Before we go on to our next assignment, we'll practice the sentence, specifically, describing the structure, and then on to the additive or cumulative structure, if we have time.  Last week we reviewed saw that English syntax consists fundamentally of a grammatical subject, verb, and object.  The subject is typically a noun or noun phrase or a verbal functioning as a noun.  The verb is the base of the predicate and operates as a linking mechanism (no action:  I am a teacher) or designates the action put in play by the subject, which we can think of as an actor or agent.  The direct object is usually a noun or noun phrase following the verb and that receives or takes the action of the verb.  We do well to keep subjects and verbs at the head of a sentence, and together, with the subordinate elements following after (naturally, they are exceptions).

Bill struck the match.  I lit the cigarette.  We shared a smoke, one warm summer night.

Here is a poem that expresses the relationship (sort of) between syntax elements:

     One day the Nouns were clustered in the street.
     An adjective walked by, with her dark beauty
     The nouns were struck, moved, changed.
     The next day a Verb drove up, and created the Sentence.
           – Kenneth Koch, "Permanently" (referenced in Stanley Fish's How to Write a Sentence)

Words exist in logical relationships with each other, and discovering those relationships will help you understand syntax better, and the sentences you create.
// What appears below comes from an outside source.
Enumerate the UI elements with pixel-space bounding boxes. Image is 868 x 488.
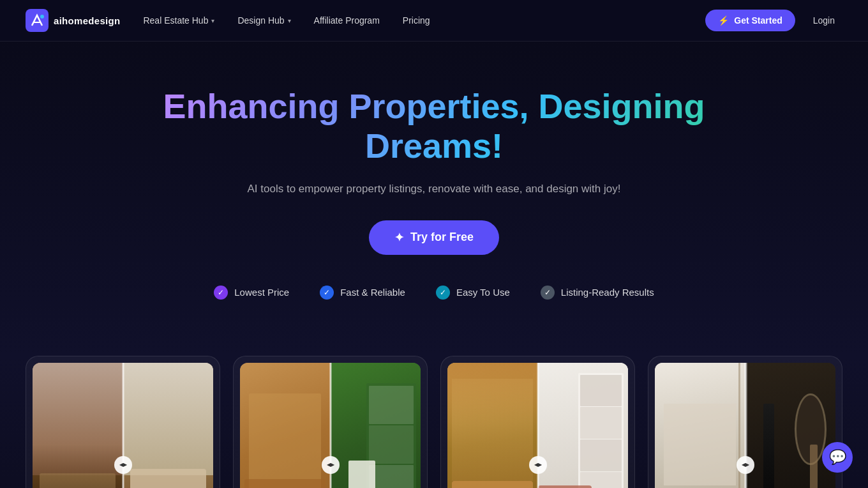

Not all verbs take an object, but for now we will play with the basic structure and build ever more layered sentences by adding predicate elements, modifying words, phrases, and clauses to the first simple sentence (independent clause), as in the following examples, in which the main clause is italicized:  

A customer shot me a dirty look, long and low, as if I had in some way offended her deeply, though I could not but think myself innocent, and unjustly vilified. 

In the following example, the main clause and the subordinate elements are laid out in outline:
 1.The women whispered late into the night,
     2.  their voices rising and falling softly,
           3.  while I,
                4.  a mere six years old,
                     5.  dreamed of a time when I, too, would have a world as rich as theirs seemed to me then.


We punctuate for two reasons:  one, to order the pace of reading; two, to separate words, phrases, and clause into groups for the sake of clarity and readability and emphasis.
  The period has been described as a stop sign; the comma a speed bump; the semi-colon a "rolling stop"; the parenthetical a detour; the colon a flashing yellow light indicating something's up ahead; and the dash as "a tree branch in the road"(Writing Tools, Roy Peters Clark).  Punctuation rules have been standardized, but options and play remain.  We'll review today beginning with the comma, a mark that indicates where one reading aloud would likely pause, and which sets off modifying words and phrases and clauses by asking to slow down and see the constituent units.  For practice,  I have a set of sentences to illustrate.  The semi-colon works well to set off large blocks of text, particularly where commas are already at work; and to show the contrast between cause elements on either side in balanced and parallel sentence constructions.